Giant solar ambitions in the Middle East
A solar power plant in the Middle East is proving that large-scale sun energy is a viable option in the region … but it’s just a warmup for a much bigger solar plant of a different kind soon to come.
Just entering its third year of operation, the 10-megawatt (MW) photovoltaic (PV) plant is located in the United Arab Emirates’ Masdar City, a planned municipal development designed to be zero-waste, zero-carbon and entirely powered by renewable energy sources. The facility, which features 87,777 solar panels, provides all the energy needed for the city’s Masdar Institute of Science and Technology and exports its excess electricity into the Abu Dhabi National Grid.
“The utility-scale PV plant has also enabled our engineers to gain insights into ways different PV technologies respond to the region’s climactic conditions,” says Frank Wouters, director of Masdar Power. “The expertise and knowledge gained will serve as a valuable reference point for other utility-scale PV projects in the region.”
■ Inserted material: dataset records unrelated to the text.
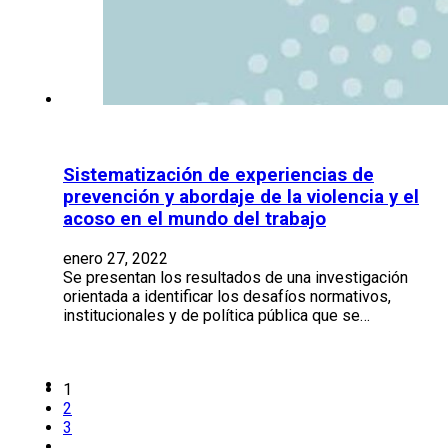
Sistematización de experiencias de
prevención y abordaje de la violencia y el
acoso en el mundo del trabajo
enero 27, 2022
Se presentan los resultados de una investigación
orientada a identificar los desafíos normativos,
institucionales y de política pública que se…
1
2
3
…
Solar panels aren’t the only way in which the region plans to plug into sun energy. Masdar Power is also developing a concentrated solar power (CSP) plant — which uses mirrors or lenses to focus sunlight into a small area, usually to produce steam that drives a turbine to generate electricity — farther to the southwest. The 100-MW Shams One plant at Madinat Zayed will be the largest such facility in the Middle East, as well as one of the largest CSP facilities in the world. The project is set to be complete in late 2012.
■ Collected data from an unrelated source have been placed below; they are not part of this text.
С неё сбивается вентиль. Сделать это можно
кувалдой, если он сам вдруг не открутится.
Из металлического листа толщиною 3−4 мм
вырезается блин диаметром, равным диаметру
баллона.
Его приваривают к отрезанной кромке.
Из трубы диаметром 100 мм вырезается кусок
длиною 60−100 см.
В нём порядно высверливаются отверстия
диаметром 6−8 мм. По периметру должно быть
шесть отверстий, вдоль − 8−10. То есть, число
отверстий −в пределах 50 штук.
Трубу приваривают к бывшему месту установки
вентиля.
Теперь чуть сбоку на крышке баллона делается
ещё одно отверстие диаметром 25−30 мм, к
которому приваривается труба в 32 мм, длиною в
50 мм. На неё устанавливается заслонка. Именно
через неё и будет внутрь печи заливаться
There’s no irony in the oil-rich Middle East turning to renewable energy sources like the sun. Faced with aging giant oil fields and fast-growing populations that are consuming more domestic oil supplies, leaving less available for export, leaders in the region are increasingly realizing the need to develop alternative resources. One day, the area could even export solar-generated electricity to Europe in much the same way it exports crude oil today.
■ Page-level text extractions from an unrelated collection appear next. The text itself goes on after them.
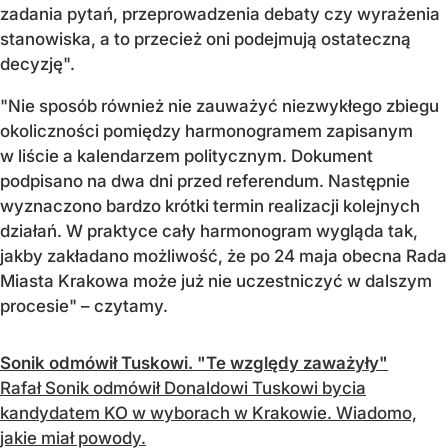
zadania pytań, przeprowadzenia debaty czy wyrażenia
stanowiska, a to przecież oni podejmują ostateczną
decyzję".
"Nie sposób również nie zauważyć niezwykłego zbiegu
okoliczności pomiędzy harmonogramem zapisanym
w liście a kalendarzem politycznym. Dokument
podpisano na dwa dni przed referendum. Następnie
wyznaczono bardzo krótki termin realizacji kolejnych
działań. W praktyce cały harmonogram wygląda tak,
jakby zakładano możliwość, że po 24 maja obecna Rada
Miasta Krakowa może już nie uczestniczyć w dalszym
procesie" – czytamy.
Sonik odmówił Tuskowi. "Te względy zaważyły"
Rafał Sonik odmówił Donaldowi Tuskowi bycia
kandydatem KO w wyborach w Krakowie. Wiadomo,
jakie miał powody.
Planners behind a massive project called Desertec, for example, envision building a network of concentrating solar power plants, wind turbines and even biomass power plants across a vast stretch of North Africa and the Middle East. The project could keep the lights on not only in the MENA (Middle East and North Africa) region but could generate up to 15 percent of Europe’s electricity by 2050, according to the companies behind the effort. Between now and then, though, there’s a lot of work left to make that happen.